Search the entries below. Return every line that has "Prozent" in it.

-- Listed records follows --

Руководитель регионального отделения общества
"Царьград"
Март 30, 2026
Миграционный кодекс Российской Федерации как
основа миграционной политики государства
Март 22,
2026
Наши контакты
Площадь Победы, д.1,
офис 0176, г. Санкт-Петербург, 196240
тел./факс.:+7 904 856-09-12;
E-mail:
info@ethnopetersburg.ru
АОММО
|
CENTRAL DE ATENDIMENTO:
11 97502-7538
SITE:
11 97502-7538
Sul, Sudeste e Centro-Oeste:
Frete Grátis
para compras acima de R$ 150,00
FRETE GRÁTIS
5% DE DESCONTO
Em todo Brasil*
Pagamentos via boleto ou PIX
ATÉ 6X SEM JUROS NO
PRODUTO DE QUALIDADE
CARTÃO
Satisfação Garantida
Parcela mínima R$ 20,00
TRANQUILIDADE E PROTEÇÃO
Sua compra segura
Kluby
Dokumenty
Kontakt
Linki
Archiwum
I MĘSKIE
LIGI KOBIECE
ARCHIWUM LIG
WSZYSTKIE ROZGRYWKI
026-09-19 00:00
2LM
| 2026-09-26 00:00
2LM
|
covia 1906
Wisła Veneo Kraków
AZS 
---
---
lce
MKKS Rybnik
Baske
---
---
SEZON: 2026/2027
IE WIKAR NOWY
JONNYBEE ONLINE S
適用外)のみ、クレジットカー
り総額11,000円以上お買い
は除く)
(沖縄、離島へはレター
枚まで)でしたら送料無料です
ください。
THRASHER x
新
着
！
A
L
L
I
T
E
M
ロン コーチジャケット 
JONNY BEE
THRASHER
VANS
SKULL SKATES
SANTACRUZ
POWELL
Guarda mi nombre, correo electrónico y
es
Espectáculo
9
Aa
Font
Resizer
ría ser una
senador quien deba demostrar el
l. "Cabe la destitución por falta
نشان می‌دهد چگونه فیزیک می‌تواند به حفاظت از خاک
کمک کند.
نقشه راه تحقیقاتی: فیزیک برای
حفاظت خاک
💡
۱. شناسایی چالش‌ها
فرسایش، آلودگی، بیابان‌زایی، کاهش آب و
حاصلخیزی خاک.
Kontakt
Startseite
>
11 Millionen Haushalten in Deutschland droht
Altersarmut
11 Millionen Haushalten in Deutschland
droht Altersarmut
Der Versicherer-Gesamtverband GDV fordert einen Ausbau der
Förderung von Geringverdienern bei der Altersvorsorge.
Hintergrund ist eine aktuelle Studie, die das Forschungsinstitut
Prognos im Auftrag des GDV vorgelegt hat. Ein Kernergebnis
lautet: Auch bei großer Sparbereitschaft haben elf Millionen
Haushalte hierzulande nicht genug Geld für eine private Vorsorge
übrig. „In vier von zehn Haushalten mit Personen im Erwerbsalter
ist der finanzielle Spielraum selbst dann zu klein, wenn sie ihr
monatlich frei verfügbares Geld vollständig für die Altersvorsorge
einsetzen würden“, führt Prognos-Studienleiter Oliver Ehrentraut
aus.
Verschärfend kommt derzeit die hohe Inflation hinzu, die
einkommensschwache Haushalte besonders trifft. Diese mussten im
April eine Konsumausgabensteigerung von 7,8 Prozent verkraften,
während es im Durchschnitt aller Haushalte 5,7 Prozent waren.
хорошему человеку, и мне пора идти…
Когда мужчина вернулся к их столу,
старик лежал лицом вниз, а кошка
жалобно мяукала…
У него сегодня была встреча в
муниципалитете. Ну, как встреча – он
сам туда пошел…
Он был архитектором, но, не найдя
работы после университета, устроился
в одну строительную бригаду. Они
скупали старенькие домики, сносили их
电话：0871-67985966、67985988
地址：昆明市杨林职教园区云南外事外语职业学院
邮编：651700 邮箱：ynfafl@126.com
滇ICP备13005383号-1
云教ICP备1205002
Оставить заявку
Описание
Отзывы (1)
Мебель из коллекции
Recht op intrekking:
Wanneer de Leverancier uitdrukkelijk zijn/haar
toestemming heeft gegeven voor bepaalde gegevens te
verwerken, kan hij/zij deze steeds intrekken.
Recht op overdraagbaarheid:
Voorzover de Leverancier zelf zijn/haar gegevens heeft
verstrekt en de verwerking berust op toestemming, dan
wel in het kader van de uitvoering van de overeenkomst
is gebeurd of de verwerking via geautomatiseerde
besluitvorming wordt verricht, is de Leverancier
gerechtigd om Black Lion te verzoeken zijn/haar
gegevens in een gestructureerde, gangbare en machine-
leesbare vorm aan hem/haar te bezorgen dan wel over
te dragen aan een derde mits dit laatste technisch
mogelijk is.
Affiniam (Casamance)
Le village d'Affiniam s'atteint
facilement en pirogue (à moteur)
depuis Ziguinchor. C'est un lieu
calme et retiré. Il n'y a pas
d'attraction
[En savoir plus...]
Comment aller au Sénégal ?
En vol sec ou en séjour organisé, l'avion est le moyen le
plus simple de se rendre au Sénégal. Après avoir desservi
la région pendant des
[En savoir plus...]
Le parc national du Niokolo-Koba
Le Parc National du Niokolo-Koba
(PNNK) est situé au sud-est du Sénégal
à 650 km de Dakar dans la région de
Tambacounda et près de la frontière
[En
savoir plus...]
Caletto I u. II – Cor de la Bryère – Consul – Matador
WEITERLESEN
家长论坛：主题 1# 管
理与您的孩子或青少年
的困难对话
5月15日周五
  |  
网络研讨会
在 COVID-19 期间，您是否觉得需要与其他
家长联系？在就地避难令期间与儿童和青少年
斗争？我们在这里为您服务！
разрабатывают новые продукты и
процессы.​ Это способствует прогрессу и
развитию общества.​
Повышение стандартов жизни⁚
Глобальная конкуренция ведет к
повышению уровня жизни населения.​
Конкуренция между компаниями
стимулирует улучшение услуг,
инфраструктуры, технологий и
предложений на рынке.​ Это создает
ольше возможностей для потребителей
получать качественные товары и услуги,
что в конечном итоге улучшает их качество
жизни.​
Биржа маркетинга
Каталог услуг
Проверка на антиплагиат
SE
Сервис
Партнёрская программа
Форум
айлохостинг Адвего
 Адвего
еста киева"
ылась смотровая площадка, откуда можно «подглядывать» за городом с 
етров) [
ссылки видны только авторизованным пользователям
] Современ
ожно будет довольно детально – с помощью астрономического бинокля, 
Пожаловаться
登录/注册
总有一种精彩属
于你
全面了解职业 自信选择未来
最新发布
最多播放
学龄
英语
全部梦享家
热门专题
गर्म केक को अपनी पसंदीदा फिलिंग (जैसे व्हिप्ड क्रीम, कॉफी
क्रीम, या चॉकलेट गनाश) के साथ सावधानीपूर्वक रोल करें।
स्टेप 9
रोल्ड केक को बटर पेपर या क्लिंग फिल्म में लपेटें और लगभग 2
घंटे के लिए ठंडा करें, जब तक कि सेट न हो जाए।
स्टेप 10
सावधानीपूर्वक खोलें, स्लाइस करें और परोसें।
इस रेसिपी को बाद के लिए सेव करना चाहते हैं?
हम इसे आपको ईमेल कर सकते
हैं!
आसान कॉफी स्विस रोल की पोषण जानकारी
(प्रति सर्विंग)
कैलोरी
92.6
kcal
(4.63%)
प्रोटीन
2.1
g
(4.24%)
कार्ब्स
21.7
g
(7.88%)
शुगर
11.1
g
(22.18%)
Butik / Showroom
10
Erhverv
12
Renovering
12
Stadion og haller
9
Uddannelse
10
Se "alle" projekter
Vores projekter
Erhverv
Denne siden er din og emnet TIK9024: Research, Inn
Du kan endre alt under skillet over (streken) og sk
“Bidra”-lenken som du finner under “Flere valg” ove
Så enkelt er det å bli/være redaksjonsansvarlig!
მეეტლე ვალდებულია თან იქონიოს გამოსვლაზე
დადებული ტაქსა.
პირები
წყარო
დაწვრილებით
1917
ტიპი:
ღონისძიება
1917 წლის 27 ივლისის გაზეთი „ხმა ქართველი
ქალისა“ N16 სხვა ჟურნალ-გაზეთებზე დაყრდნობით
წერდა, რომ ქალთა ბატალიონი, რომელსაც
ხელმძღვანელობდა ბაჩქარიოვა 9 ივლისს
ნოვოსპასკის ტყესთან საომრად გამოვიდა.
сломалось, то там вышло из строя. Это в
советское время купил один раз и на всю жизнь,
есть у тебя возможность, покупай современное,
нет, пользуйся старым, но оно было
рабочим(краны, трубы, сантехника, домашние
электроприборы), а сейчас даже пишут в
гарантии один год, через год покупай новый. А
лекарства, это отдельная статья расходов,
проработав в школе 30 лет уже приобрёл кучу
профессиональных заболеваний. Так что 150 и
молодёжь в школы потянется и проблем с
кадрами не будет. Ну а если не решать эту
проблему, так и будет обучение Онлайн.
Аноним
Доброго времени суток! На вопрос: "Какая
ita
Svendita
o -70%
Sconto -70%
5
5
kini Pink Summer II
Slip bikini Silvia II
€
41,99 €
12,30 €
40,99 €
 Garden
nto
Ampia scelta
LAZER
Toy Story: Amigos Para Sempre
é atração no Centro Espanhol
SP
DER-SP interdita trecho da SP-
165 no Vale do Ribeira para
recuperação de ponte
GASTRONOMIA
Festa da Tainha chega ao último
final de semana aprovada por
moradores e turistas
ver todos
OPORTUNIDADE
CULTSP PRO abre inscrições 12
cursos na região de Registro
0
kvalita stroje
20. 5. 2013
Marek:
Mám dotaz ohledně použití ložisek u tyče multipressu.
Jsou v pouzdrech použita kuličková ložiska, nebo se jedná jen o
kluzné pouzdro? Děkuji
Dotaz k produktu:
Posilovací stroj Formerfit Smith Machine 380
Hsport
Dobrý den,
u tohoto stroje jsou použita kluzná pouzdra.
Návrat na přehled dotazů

-- Listed records concluded --

-- Task answer --
April eine Konsumausgabensteigerung von 7,8 Prozent verkraften,
während es im Durchschnitt aller Haushalte 5,7 Prozent waren.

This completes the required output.